New York Times - Why Science Majors Change Their Minds (It’s Just So Darn Hard)

Career Planning for Biologists at a glance

  • The course (Biol 2001), which launched in 2007, guides students through an exploration of the breadth of career opportunities within the biological sciences.
  • Originally, the course was for transfer students exclusively. Several years ago, it was extended to students in the award-winning CBS Dean's Scholars program.
  • 71% of the transfer students who took the course in 2007 graduated by spring 2011 compared with 51% of those who did not take the course.
  • From the start, students enrolled in the course have taken StrengthsQuest. This fall, the U of M began requiring all incoming freshmen to take the strengths evaluation instrument.
  • The course is based on the Explore-Prepare-Succeed model in which students investigate their options, reflect on their own goals and strengths, and create an action plan.


Ask Gov. Dayton to support the U’s request to rebuild Itasca

Phase one of the plan to rebuild Itasca Biological Station and Laboratories is once again on the University’s capital request to the Minnesota Legislature. The U of M is asking for $6.09 million to build a new campus center that replaces three buildings and will provide 10,800 square feet of technology-enabled laboratories, classrooms and offices.

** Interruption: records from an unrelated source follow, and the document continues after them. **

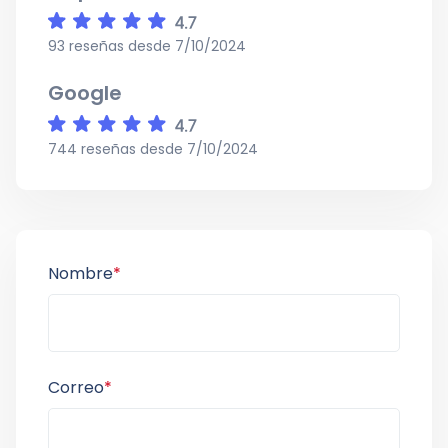
93 reseñas desde 7/10/2024
Google
744 reseñas desde 7/10/2024
Nombre
*
Correo
*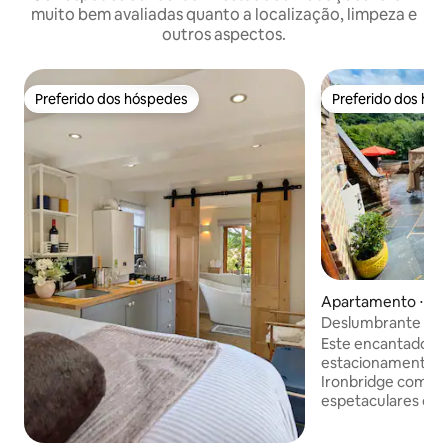
muito bem avaliadas quanto a localização, limpeza e
outros aspectos.
Preferido dos hóspedes
Preferido dos hó
Preferido dos hóspedes
Preferido dos hó
Apartamento ⋅ Iro
Deslumbrante ap
terraço e vista pa
Este encantador 
estacionamento e
Ironbridge com as 
espetaculares da I
para o sul o dia t
ar livre para bici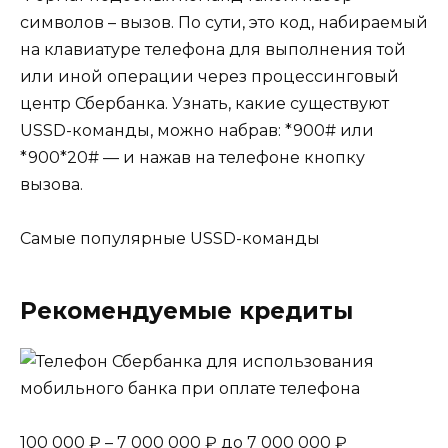
символов – вызов. По сути, это код, набираемый
на клавиатуре телефона для выполнения той
или иной операции через процессинговый
центр Сбербанка. Узнать, какие существуют
USSD-команды, можно набрав: *900# или
*900*20# — и нажав на телефоне кнопку
вызова.
Самые популярные USSD-команды
Рекомендуемые кредиты
100 000 ₽ – 7 000 000 ₽ до 7 000 000 ₽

CBS asks for your help to persuade the governor and legislature to allocate funds to replace deteriorated and obsolete facilities with the new center. Governor Dayton will be planning his budget over the next few weeks. Please write to him now. For details, go to the Rebuild Itasca website, where you will find key messages you can use to compose a letter as well as the governor’s address. Funding for Itasca is one of six projects in the U’s 2012 capital request.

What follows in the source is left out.